Climate Change Conference at RIBA, Day 4
Today’s theme is GREEN BUSINESS OPPORTUNITIES
Kent Walwin, Film Producer provided an interesting talk (pre-recorded) on The Sierra Leone Project.
Craig Bellamy, football player, set up a football academy in a village in Sierra Leone. Context was post-war, infrastructure was ruined and electricity inconsistent. Solar panels, and compressed air for electricity storage used to help achieve self-sufficiency for the village. Palm oil also used to make diesel when necessary.
Carl Bennett of Intelligent Utilities presented The Green Deal – Are You In or Out?

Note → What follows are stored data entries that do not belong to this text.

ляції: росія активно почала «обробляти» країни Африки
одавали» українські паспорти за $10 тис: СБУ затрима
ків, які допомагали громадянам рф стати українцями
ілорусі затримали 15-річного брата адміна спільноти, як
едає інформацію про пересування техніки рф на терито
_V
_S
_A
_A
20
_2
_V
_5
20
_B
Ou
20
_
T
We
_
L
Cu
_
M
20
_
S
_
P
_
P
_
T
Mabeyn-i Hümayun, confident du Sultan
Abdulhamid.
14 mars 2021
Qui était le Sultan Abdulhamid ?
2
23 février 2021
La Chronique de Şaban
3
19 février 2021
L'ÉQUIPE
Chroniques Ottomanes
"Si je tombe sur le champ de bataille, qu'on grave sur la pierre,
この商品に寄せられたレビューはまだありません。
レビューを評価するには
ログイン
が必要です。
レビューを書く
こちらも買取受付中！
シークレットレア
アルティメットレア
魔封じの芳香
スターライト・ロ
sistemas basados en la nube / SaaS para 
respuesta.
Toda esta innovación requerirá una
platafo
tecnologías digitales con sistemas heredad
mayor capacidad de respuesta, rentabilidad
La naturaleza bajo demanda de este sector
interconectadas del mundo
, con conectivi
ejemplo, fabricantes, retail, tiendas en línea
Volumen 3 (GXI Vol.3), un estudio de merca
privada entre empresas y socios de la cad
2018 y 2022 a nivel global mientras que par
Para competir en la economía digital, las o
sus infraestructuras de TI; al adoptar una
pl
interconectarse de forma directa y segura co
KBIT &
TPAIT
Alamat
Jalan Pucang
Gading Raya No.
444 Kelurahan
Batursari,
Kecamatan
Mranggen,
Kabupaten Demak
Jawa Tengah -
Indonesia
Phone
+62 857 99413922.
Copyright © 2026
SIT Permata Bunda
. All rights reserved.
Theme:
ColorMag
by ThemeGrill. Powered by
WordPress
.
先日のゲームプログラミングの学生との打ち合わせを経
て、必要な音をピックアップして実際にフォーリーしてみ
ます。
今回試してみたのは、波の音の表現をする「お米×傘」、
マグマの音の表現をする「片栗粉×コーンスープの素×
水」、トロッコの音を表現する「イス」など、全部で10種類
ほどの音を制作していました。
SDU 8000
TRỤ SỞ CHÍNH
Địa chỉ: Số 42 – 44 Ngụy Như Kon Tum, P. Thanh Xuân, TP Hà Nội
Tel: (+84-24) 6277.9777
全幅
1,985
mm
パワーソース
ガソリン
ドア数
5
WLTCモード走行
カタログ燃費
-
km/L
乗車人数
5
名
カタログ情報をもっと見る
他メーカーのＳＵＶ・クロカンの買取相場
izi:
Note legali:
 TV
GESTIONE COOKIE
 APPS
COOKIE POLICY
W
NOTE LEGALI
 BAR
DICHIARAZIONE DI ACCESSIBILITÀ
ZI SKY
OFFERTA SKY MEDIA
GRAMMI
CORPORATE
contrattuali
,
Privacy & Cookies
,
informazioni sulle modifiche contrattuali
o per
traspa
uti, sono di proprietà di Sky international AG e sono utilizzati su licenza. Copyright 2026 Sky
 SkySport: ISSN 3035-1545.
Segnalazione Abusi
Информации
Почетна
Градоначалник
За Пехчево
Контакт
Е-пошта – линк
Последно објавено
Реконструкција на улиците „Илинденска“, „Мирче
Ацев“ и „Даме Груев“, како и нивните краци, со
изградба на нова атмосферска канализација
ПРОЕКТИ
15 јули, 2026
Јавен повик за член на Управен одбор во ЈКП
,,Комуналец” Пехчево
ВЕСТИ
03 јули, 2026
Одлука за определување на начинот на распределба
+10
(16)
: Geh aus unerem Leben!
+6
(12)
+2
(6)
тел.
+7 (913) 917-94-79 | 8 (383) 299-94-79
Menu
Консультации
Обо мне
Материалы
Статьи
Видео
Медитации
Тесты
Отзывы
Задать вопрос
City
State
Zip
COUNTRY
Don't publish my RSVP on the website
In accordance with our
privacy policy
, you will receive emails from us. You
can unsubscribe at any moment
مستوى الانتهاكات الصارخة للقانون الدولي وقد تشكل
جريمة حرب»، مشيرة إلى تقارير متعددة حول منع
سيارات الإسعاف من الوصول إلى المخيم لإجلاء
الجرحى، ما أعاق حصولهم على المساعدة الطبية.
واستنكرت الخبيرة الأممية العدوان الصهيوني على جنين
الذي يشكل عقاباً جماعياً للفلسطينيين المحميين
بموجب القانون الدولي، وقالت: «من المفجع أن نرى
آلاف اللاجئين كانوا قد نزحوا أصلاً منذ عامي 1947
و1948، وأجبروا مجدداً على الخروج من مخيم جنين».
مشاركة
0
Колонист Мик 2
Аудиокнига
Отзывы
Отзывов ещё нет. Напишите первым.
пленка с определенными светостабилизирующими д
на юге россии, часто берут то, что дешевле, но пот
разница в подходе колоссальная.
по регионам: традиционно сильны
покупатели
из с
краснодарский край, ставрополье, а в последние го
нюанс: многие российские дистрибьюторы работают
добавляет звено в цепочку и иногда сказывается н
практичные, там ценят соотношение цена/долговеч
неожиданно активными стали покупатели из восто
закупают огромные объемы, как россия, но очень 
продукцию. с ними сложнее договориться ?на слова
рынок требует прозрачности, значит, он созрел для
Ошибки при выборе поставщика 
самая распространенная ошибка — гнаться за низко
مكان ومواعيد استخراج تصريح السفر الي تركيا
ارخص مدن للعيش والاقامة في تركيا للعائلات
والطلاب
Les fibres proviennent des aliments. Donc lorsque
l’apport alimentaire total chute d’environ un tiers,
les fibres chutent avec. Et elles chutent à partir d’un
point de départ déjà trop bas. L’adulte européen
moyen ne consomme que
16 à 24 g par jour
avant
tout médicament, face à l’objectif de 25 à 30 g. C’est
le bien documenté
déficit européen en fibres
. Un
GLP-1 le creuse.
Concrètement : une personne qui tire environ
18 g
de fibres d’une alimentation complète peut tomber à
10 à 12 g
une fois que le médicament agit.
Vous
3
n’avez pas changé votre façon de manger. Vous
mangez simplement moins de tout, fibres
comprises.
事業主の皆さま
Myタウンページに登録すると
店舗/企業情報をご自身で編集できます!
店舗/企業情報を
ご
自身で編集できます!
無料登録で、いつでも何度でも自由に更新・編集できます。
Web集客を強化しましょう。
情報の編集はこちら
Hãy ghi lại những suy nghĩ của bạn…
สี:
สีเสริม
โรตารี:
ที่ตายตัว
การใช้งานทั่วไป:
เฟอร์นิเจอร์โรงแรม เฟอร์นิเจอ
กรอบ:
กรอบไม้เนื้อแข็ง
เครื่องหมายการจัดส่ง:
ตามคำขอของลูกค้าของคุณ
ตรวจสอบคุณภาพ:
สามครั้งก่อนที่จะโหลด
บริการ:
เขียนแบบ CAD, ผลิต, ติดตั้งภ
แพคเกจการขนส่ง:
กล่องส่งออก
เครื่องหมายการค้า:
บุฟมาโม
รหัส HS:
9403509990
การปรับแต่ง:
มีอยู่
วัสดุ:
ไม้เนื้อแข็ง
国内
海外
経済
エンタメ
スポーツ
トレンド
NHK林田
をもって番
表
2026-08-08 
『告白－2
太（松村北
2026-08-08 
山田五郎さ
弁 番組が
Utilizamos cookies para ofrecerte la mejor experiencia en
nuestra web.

He comes from a banking and mortgages background and now works towards energy and money-saving products. A tiny percentage of UK residents buy green products despite savings often being available. Green is difficult to sell. Cost and consumer awareness vs perceived benefit. Carl mentioned the Utility Refund company which finds refunds for customers who have been overcharged by their power supplier. Once they have a refund they are more receptive to other ideas to save their money.
Comments included: “we are energy inefficient because heat is not highly valued”. If you could capture your heat waste and re-use it or sell it on there would be a lot in it for everyone – Peter Prior
“The way we use electricity since its original invention with the coil is very inefficient” Roy Baria.
Local generation of electricity has huge advantages over big remote power plants as they would be less vulnerable to attack or disruption. – Dr Robin Russell-Jones.
The Green Deal
Environmental policy (awaiting governmental backing) to have households fitted with energy-saving technology. Once consumers get past the idea of their new energy plan ie paying off the energy saving device there will be flow-on effects. Tradesmen will be able to register themselves and become accredited under the Green Deal. This plan is under construction with a large amount of private funding available and awaiting government input. For those who do not take part, incentives by the government and council may be imposed as financial penalties.
Peter Prior of Summerleaze spoke about Anaerobic Digestion and Beyond.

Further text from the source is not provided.